OVERVIEW OF AEI
The American English Institute (AEI) is the English language program for the University of Oregon (UO) in Eugene, Oregon. The AEI, founded in 1978, offers an intensive English program to pre-university students, undergraduate and graduate university students. The AEI also offers specially designed short-term programs to meet the special needs of international universities and government and agency-sponsored groups.
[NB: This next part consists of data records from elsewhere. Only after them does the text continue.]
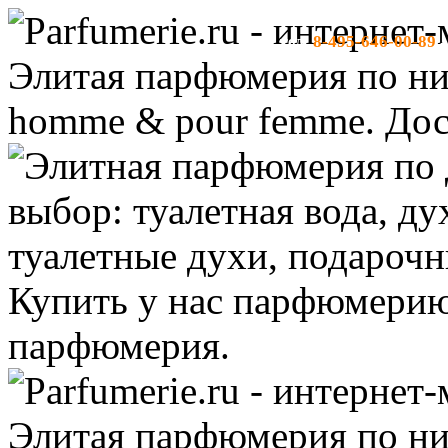
8-495-646-00-89
тел:
-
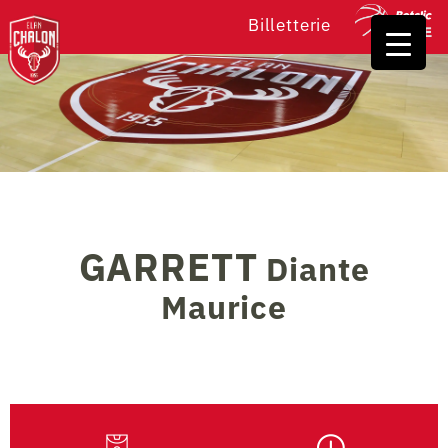
Billetterie
GARRETT
Diante
Maurice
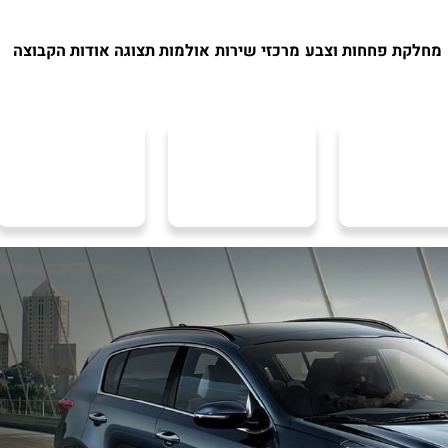
מחלקת פחחות וצבע
מרכזי שירות
אולמות תצוגה
אודות הקבוצה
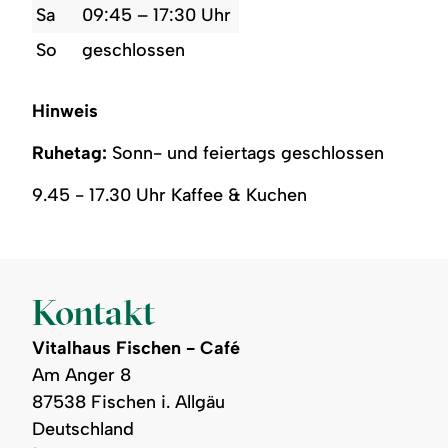
Sa
09:45 – 17:30 Uhr
So
geschlossen
Hinweis
Ruhetag:
Sonn- und feiertags geschlossen
9.45 - 17.30 Uhr Kaffee & Kuchen
Kontakt
Vitalhaus Fischen - Café
Am Anger 8
87538 Fischen i. Allgäu
Deutschland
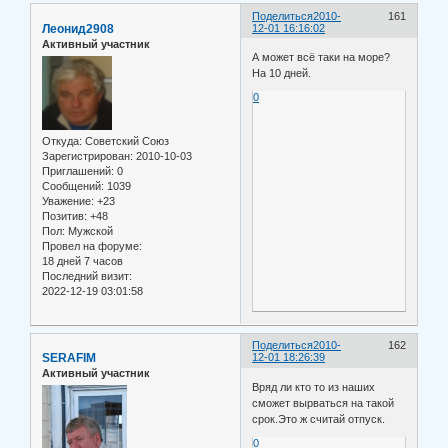
Поделиться
2010-
161
Леонид2908
12-01 16:16:02
Активный участник
А может всё таки на море?
На 10 дней.
0
Откуда:
Советский Союз
Зарегистрирован
: 2010-10-03
Приглашений:
0
Сообщений:
1039
Уважение:
+23
Позитив:
+48
Пол:
Мужской
Провел на форуме:
18 дней 7 часов
Последний визит:
2022-12-19 03:01:58
Поделиться
2010-
162
SERAFIM
12-01 18:26:39
Активный участник
Вряд ли кто то из наших
сможет вырваться на такой
срок.Это ж считай отпуск.
0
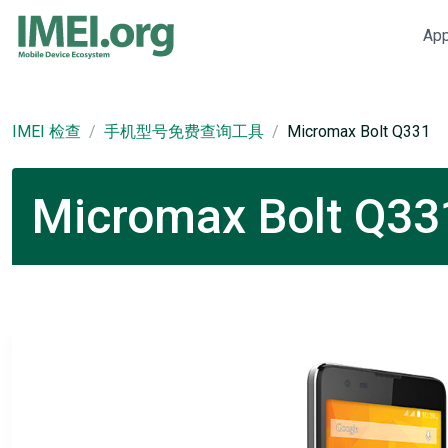
Ap
IMEI 检查
手机型号免费查询工具
Micromax Bolt Q331
Micromax Bolt 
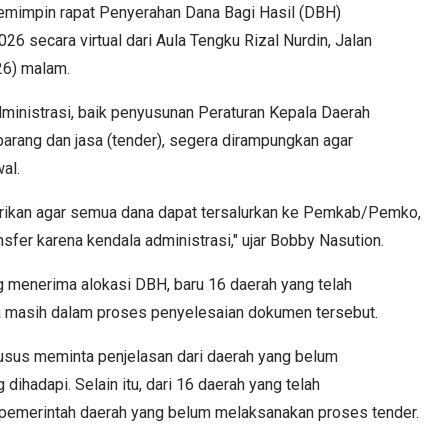
emimpin rapat Penyerahan Dana Bagi Hasil (DBH)
6 secara virtual dari Aula Tengku Rizal Nurdin, Jalan
6) malam.
inistrasi, baik penyusunan Peraturan Kepala Daerah
rang dan jasa (tender), segera dirampungkan agar
al.
berikan agar semua dana dapat tersalurkan ke Pemkab/Pemko,
sfer karena kendala administrasi," ujar Bobby Nasution.
g menerima alokasi DBH, baru 16 daerah yang telah
 masih dalam proses penyelesaian dokumen tersebut.
usus meminta penjelasan dari daerah yang belum
ihadapi. Selain itu, dari 16 daerah yang telah
 pemerintah daerah yang belum melaksanakan proses tender.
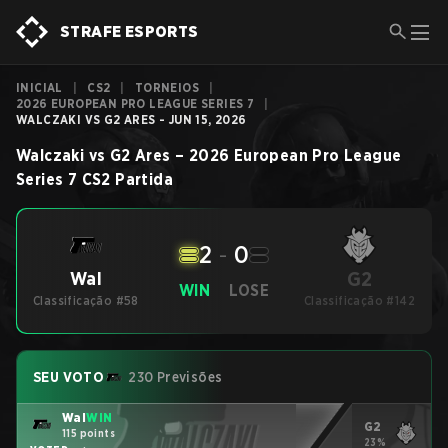
STRAFE ESPORTS
INICIAL
|
CS2
|
TORNEIOS
|
2026 EUROPEAN PRO LEAGUE SERIES 7
|
WALCZAKI VS G2 ARES - JUN 15, 2026
Walczaki
vs
G2 Ares
–
2026 European Pro League
Series 7
CS2
Partida
2
-
0
G2
Wal
WIN
LOSE
Classificação #58
Classificação #142
SEU VOTO
230 Previsões
Wal
WIN
G2
115 points
23%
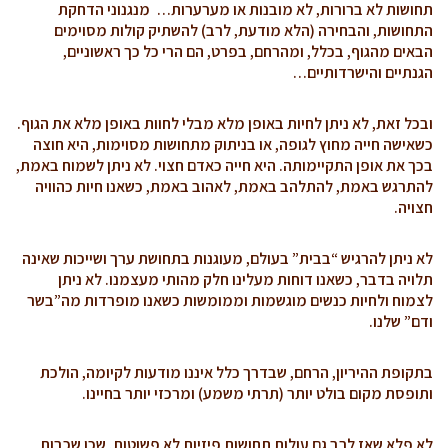
תחושות לא ברורות, לא מובנות או מערערות… מנגנוני הדחקת
התחושות, והבחירה (הלא מודעת, לרב) להשתיק קולות מסוימים
הבאים מהגוף, בכלל, ומהרחם, בפרט, הם הרי כל כך ראשוניים,
הגנתיים והישרדותיים…
ובכל זאת, לא ניתן לחיות באופן מלא מבלי לחוות באופן מלא את הגוף.
כשאישה חייה מחוץ לגופה, או בניתוק מתחושות מסוימות, היא חוצה
בכך את אופן התקיימותה. היא חייה כאדם חצוי. לא ניתן לשמוח באמת,
להתרגש באמת, להתלהב באמת, לאהוב באמת, כשאנו חיות כהוויה
חצויה.
לא ניתן להרגיש “בבית” בעולם, מעוגנות בתחושת ערך ושייכות שאינה
תלויה בדבר, כשאנו דוחות מעלינו חלק מהותי מעצמנו. לא ניתן
לצמוח ולחיות כנשים מוגשמות וממומשות כשאנו מופרדות מה”בשר
ודם” שלנו.
בתקופת ההיריון, הרחם, שבדרך כלל איננו מודעות לקיומה, הולכת
ותופסת מקום בולט יותר (תרתי משמע) ומרכזי יותר בחיינו.
לא פלא שאז לרב גם עולות תחושות פיזיות לא פשוטות, שכן שכבות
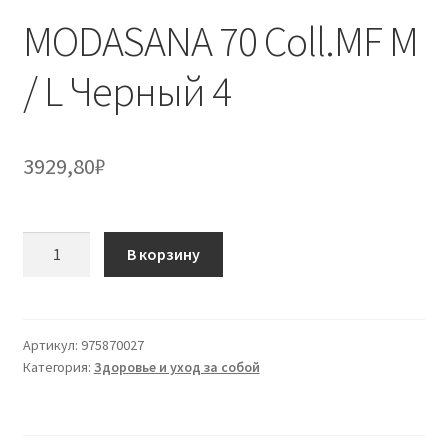
MODASANA 70 Coll.MF M
/ L Черный 4
3929,80
₽
Количество
В корзину
товара
MODASANA
70
Coll.MF
Артикул:
975870027
Категория:
Здоровье и уход за собой
M
/
L
Черный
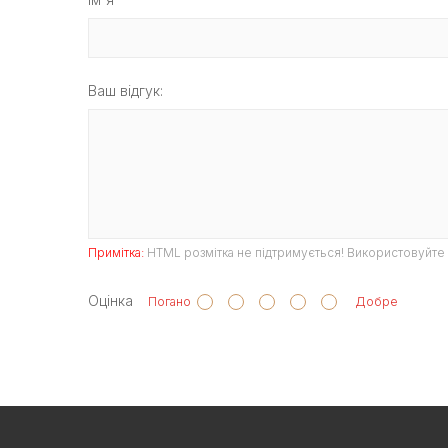
Ваш відгук:
Примітка:
HTML розмітка не підтримується! Використовуйте 
Оцінка
Погано
Добре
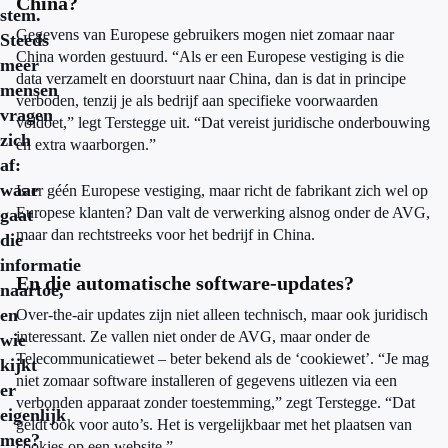
China?
stem.
Gegevens van Europese gebruikers mogen niet zomaar naar
Steeds
China worden gestuurd. “Als er een Europese vestiging is die
meer
data verzamelt en doorstuurt naar China, dan is dat in principe
mensen
verboden, tenzij je als bedrijf aan specifieke voorwaarden
vragen
voldoet,” legt Terstegge uit. “Dat vereist juridische onderbouwing
zich
en extra waarborgen.”
af:
waar
Is er géén Europese vestiging, maar richt de fabrikant zich wel op
Europese klanten? Dan valt de verwerking alsnog onder de AVG,
gaat
maar dan rechtstreeks voor het bedrijf in China.
die
informatie
En die automatische software-updates?
naartoe,
en
Over-the-air updates zijn niet alleen technisch, maar ook juridisch
interessant. Ze vallen niet onder de AVG, maar onder de
wie
Telecommunicatiewet – beter bekend als de ‘cookiewet’. “Je mag
kijkt
niet zomaar software installeren of gegevens uitlezen via een
er
verbonden apparaat zonder toestemming,” zegt Terstegge. “Dat
eigenlijk
geldt ook voor auto’s. Het is vergelijkbaar met het plaatsen van
mee?
cookies op een website.”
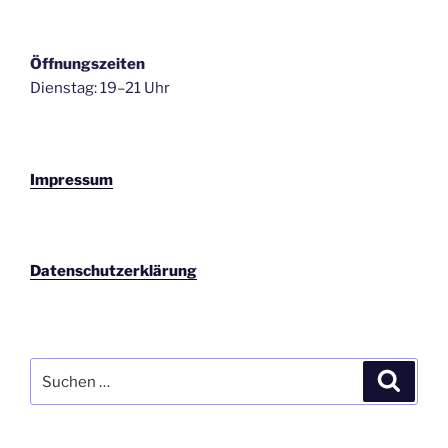
Öffnungszeiten
Dienstag: 19–21 Uhr
Impressum
Datenschutzerklärung
Suchen
Suche
nach:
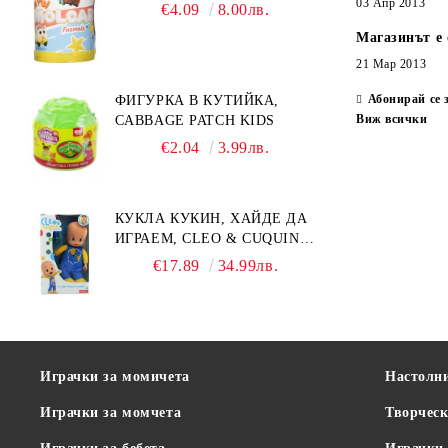
03 Апр 2013
€4.09
8.00лв.
Магазинът е 
21 Мар 2013
Абонирай се 
ФИГУРКА В КУТИЙКА,
Виж всички
CABBAGE PATCH KIDS
€2.04
3.99лв.
КУКЛА КУКИН, ХАЙДЕ ДА
ИГРАЕМ, CLEO & CUQUIN,
25 СМ.
€17.89
34.99лв.
Играчки за момичета
Настолн
Играчки за момчета
Творческ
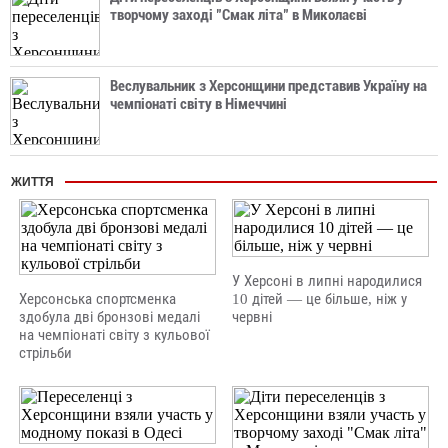
творчому заході "Смак літа" в Миколаєві
Веслувальник з Херсонщини представив Україну на
чемпіонаті світу в Німеччині
ЖИТТЯ
У Херсоні в липні народилися
Херсонська спортсменка
10 дітей — це більше, ніж у
здобула дві бронзові медалі
червні
на чемпіонаті світу з кульової
стрільби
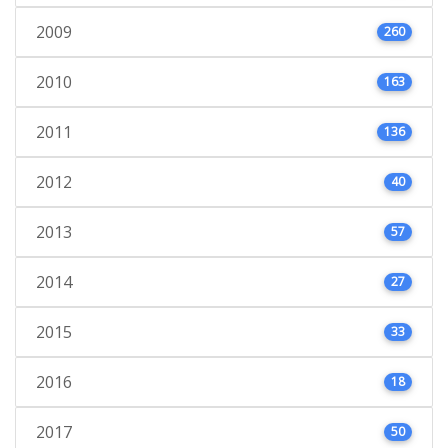
2009
260
2010
163
2011
136
2012
40
2013
57
2014
27
2015
33
2016
18
2017
50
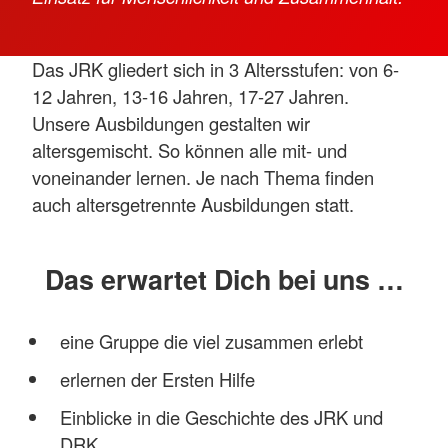
Das JRK gliedert sich in 3 Altersstufen: von 6-
12 Jahren, 13-16 Jahren, 17-27 Jahren.
Unsere Ausbildungen gestalten wir
altersgemischt. So können alle mit- und
voneinander lernen. Je nach Thema finden
auch altersgetrennte Ausbildungen statt.
Das erwartet Dich bei uns …
eine Gruppe die viel zusammen erlebt
erlernen der Ersten Hilfe
Einblicke in die Geschichte des JRK und
DRK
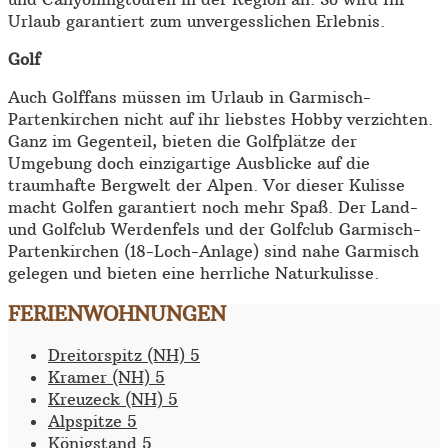
Urlaub garantiert zum unvergesslichen Erlebnis.
Golf
Auch Golffans müssen im Urlaub in Garmisch-
Partenkirchen nicht auf ihr liebstes Hobby verzichten.
Ganz im Gegenteil, bieten die Golfplätze der
Umgebung doch einzigartige Ausblicke auf die
traumhafte Bergwelt der Alpen. Vor dieser Kulisse
macht Golfen garantiert noch mehr Spaß. Der Land-
und Golfclub Werdenfels und der Golfclub Garmisch-
Partenkirchen (18-Loch-Anlage) sind nahe Garmisch
gelegen und bieten eine herrliche Naturkulisse.
FERIENWOHNUNGEN
Dreitorspitz (NH) 5
Kramer (NH) 5
Kreuzeck (NH) 5
Alpspitze 5
Königstand 5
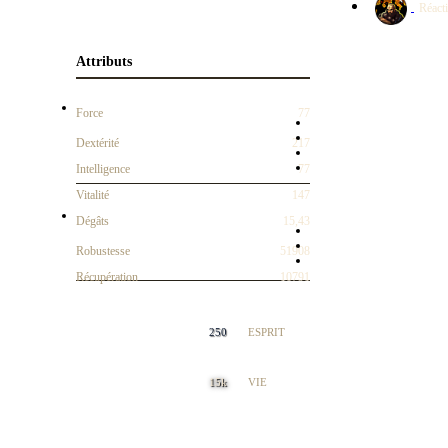
Réacti
Attributs
Force
77
Dextérité
217
Intelligence
77
Vitalité
147
Dégâts
15,43
Robustesse
51908
Récupération
10791
250
ESPRIT
15k
VIE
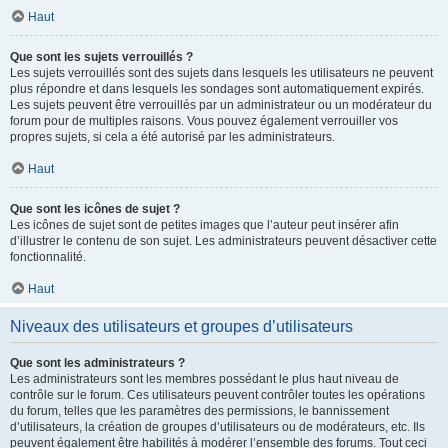
Haut
Que sont les sujets verrouillés ?
Les sujets verrouillés sont des sujets dans lesquels les utilisateurs ne peuvent
plus répondre et dans lesquels les sondages sont automatiquement expirés.
Les sujets peuvent être verrouillés par un administrateur ou un modérateur du
forum pour de multiples raisons. Vous pouvez également verrouiller vos
propres sujets, si cela a été autorisé par les administrateurs.
Haut
Que sont les icônes de sujet ?
Les icônes de sujet sont de petites images que l’auteur peut insérer afin
d’illustrer le contenu de son sujet. Les administrateurs peuvent désactiver cette
fonctionnalité.
Haut
Niveaux des utilisateurs et groupes d’utilisateurs
Que sont les administrateurs ?
Les administrateurs sont les membres possédant le plus haut niveau de
contrôle sur le forum. Ces utilisateurs peuvent contrôler toutes les opérations
du forum, telles que les paramètres des permissions, le bannissement
d’utilisateurs, la création de groupes d’utilisateurs ou de modérateurs, etc. Ils
peuvent également être habilités à modérer l’ensemble des forums. Tout ceci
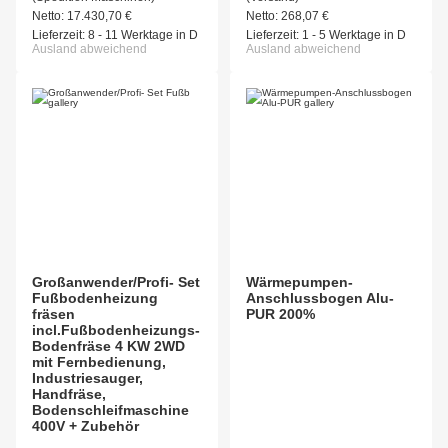
Netto:
17.430,70
€
Netto:
268,07
€
Lieferzeit:
8 - 11 Werktage in D
Lieferzeit:
1 - 5 Werktage in D
Ausland abweichend
Ausland abweichend
Großanwender/Profi- Set
Wärmepumpen-
Fußbodenheizung
Anschlussbogen Alu-
fräsen
PUR 200%
incl.Fußbodenheizungs-
Bodenfräse 4 KW 2WD
mit Fernbedienung,
Industriesauger,
Handfräse,
Bodenschleifmaschine
400V + Zubehör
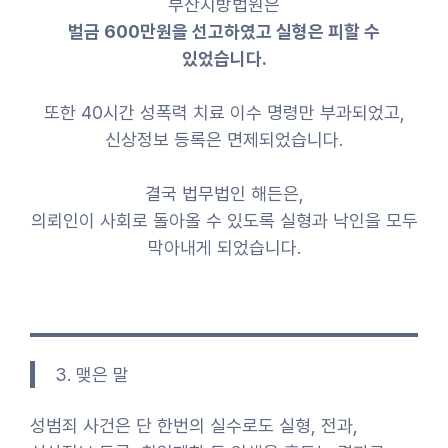
부산지방법원은
벌금 600만원을 선고하였고 실형은 피할 수
있었습니다.
또한 40시간 성폭력 치료 이수 명령만 부과되었고,
신상정보 등록은 면제되었습니다.
결국 법무법인 해든은,
의뢰인이 사회로 돌아올 수 있도록 실형과 낙인을 모두
막아내게 되었습니다.
3. 맺은 말
성범죄 사건은 단 한번의 실수로도 실형, 전과,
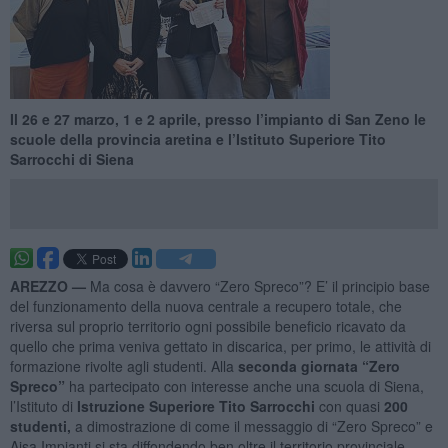
Il 26 e 27 marzo, 1 e 2 aprile, presso l’impianto di San Zeno le
scuole della provincia aretina e l’Istituto Superiore Tito
Sarrocchi di Siena
AREZZO —
Ma cosa è davvero “Zero Spreco”? E’ il principio base
del funzionamento della nuova centrale a recupero totale, che
riversa sul proprio territorio ogni possibile beneficio ricavato da
quello che prima veniva gettato in discarica, per primo, le attività di
formazione rivolte agli studenti. Alla
seconda giornata “Zero
Spreco”
ha partecipato con interesse anche una scuola di Siena,
l’Istituto di
Istruzione Superiore Tito Sarrocchi
con quasi
200
studenti,
a dimostrazione di come il messaggio di “Zero Spreco” e
Aisa Impianti si sta diffondendo ben oltre il territorio provinciale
Faculty have a wide range of expertise in theoretical and applied linguistics, teacher training, curriculum development, cross-cultural communication and English for special purposes. All faculty have MAs or PhDs in Linguistics/ESL, Education, or related fields and have much international travel and work experience.
CLIMATE & GEOGRAPHY
Eugene, Oregon is a medium-size city of less than 200,000 people. It has an airport that regularly has international connections through San Francisco (California), Seattle (Washington), and Portland (Oregon). Oregon is known for its natural beauty, and Eugene is surrounded by tree-covered mountains with rivers flowing through the center of town. The city has many parks and hiking and bicycle trails. From Eugene, it is a one hour drive to the coast and a one hour drive to good skiing and hiking in the Cascade mountains. Winter temperatures are cool with frequent rain, but snow is very rare in Eugene. Spring and fall temperatures are moderate with some rainfall, and summer is warm and dry.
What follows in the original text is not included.